The Most Dangerous Games
- First edition
- Author: MrBeast James Patterson
- Audio read by: Nolan North
- Cover artist: Zoë van Dijk
- Language: English
- Genre: Thriller, dystopia
- Publisher: William Morrow and Company
- Publication date: September 1, 2026
- Publication place: United States
- Media type: Print (hardback & paperback)
- Pages: 480 (first edition)
- ISBN: 978-0063488762
- Dewey Decimal: 813.6
- Website: themostdangerousgames.com

= The Most Dangerous Games =

2026 novel by MrBeast and James Patterson

The Most Dangerous Games is a thriller dystopian novel by MrBeast and James Patterson. It was published on September 1, 2026, by William Morrow and Company, an imprint of HarperCollins. The book debuted at #3 on The New York Times Best Seller list.

==Plot==
The book follows an underground society who invite one hundred contestants to participate in a series of dangerous tests in extreme environments around the world. The purpose of these tests is to find "the One," a person whom they believe will be capable of using $1 billion to change the world.

== Writing ==
The book is credited to author James Patterson and YouTuber Jimmy Donaldson, known as MrBeast, who were introduced after MrBeast became interested in writing a novel. They met at MrBeast's studio in Greenville, North Carolina to discuss various potential story ideas. They began outlining a story based upon the premise of a deadly version of the Beast Games competition show. MrBeast compared the book's structure to the Odyssey, which is about a series of adventures at different places visited by a protagonist on a dangerous journey. Patterson reportedly mentored MrBeast in the craft of writing, and they met on a weekly basis to draft and edit the novel together.

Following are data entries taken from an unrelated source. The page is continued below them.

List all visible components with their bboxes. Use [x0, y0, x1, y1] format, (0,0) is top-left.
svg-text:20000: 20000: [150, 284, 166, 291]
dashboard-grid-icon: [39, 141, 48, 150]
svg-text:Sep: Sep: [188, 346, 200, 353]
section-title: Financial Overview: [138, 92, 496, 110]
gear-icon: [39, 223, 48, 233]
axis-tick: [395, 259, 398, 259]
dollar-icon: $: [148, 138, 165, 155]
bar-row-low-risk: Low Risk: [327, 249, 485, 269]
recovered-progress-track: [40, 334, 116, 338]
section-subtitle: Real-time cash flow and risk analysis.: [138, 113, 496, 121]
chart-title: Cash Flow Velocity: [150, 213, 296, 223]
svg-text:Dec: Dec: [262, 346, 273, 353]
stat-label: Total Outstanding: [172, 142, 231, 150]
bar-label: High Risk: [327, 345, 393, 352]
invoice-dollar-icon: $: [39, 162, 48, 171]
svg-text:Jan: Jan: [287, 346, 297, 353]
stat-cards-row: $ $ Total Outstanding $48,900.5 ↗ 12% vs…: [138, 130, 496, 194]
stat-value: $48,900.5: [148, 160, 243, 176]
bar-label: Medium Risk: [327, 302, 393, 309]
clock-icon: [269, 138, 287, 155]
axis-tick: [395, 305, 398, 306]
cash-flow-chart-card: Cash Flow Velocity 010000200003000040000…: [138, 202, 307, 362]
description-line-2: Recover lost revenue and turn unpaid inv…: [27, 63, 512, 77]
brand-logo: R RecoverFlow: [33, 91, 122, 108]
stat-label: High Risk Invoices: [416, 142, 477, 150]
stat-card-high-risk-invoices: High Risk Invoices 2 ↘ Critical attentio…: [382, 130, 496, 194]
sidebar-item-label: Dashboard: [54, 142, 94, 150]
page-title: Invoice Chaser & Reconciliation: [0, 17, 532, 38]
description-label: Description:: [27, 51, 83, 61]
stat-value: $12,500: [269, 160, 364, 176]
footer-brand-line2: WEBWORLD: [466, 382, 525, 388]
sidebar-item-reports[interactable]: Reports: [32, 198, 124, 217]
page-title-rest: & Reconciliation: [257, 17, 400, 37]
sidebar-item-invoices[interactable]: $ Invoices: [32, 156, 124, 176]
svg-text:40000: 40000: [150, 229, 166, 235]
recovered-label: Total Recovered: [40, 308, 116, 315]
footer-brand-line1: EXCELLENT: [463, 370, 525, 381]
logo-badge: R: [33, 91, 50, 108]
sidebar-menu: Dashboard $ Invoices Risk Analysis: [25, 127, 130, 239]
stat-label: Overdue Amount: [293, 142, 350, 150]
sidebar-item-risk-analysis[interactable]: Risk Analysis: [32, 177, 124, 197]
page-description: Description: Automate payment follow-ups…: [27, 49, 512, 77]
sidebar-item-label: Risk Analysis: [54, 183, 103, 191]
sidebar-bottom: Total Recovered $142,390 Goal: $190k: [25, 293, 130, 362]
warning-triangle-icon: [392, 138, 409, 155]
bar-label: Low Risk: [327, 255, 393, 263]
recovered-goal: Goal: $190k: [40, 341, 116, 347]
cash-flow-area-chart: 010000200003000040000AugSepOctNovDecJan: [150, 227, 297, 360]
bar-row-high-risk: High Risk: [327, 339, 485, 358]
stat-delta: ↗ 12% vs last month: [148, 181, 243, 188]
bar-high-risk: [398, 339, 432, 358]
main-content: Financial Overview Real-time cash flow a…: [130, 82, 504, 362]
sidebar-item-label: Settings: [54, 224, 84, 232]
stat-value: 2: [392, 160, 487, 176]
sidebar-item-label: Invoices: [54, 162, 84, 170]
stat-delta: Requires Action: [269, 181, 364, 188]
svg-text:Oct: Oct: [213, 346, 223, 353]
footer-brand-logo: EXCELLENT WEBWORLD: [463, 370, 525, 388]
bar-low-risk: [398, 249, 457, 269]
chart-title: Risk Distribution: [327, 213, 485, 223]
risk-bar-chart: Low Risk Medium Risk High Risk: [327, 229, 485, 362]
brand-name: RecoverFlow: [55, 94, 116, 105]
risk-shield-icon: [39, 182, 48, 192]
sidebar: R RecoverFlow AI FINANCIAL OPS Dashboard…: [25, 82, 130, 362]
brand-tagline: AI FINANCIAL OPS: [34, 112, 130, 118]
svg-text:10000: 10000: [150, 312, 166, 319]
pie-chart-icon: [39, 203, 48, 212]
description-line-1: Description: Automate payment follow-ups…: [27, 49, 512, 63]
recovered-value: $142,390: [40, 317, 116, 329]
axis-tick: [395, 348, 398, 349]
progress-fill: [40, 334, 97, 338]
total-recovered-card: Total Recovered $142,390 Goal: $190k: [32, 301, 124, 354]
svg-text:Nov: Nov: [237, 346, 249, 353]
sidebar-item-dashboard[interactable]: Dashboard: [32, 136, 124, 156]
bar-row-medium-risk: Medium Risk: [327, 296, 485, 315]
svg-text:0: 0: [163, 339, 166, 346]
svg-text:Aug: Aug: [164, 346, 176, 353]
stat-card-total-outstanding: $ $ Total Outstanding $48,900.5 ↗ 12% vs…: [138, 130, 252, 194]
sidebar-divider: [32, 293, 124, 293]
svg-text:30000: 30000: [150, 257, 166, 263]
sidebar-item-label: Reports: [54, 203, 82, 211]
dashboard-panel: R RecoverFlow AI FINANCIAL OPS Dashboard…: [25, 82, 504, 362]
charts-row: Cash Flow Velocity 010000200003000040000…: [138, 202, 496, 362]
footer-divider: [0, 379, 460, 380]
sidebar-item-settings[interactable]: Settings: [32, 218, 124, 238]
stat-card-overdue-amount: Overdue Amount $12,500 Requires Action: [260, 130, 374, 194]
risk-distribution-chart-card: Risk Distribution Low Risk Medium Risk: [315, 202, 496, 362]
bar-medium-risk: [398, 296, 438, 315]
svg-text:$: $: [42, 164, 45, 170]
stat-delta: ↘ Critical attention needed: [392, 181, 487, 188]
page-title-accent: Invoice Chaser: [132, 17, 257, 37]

Patterson and MrBeast intended to write a novel that would appeal to both children and adults. When the book was announced, MrBeast released a statement saying that he hoped the book would make younger generations interested in reading.

ABC News described the book's title as an homage to "The Most Dangerous Game", a 1924 short story by Richard Connell. However, in an interview with USA Today, MrBeast said that the similarity was a coincidence and that he had not read Connell's story.

== Publication ==
On March 27, 2025, Deadline reported that there was an eight-figure bidding war over the novel's television and film adaptation rights. HarperCollins ultimately won the bidding war, which would be published under its William Morrow and Company imprint. It was reported that the book would be published in 15 languages in 2026.

In June 2026, the book's official title and cover were revealed, and it became available for pre-order. A trailer for the book was published on June 18, 2026.

The novel was published on September 1, 2026, by William Morrow and Company. An audiobook version of the novel is narrated by Nolan North and also features MrBeast.

=== Marketing ===
MrBeast and Patterson both promoted the book on social media, and appeared together on the morning news program Good Morning America to discuss it.

On July 17, 2026, MrBeast uploaded a YouTube short titled, "Read My Book, You Could Win $1,000,000." As part of the contest, the book's readers can participate in weekly challenges based on clues in the book to win a $1,000,000 prize.

==Reception==

=== Critical reception ===
Prior to the novel's release, Matt Patches of Polygon and Alexander Larman of The Spectator each compared its premise to The Hunger Games and The Running Man.

Imogen West-Knights of Slate gave the book a negative review, describing it as "very easy to read, nothing left implicit, plot-heavy, broken up into short chapters, superficial in its themes and characters." However, she noted that it did have potential to engage teenagers in reading.

It was well received by The Times.

=== Sales ===
The book debuted at #3 on the The New York Times Best Seller list, and reached #2 on Amazon's new releases list, and #9 on USA Today's bestseller list.

The day before the book's release, it was at #18 on Amazon's new releases list, and #1 on its mystery novels list. The Hollywood Reporter reported that it had low pre-order sales, "numbering in the four digits". On September 1, IGN reported that pre-order sales were higher than had been previously estimated and the book was "tracking well for a debut novel".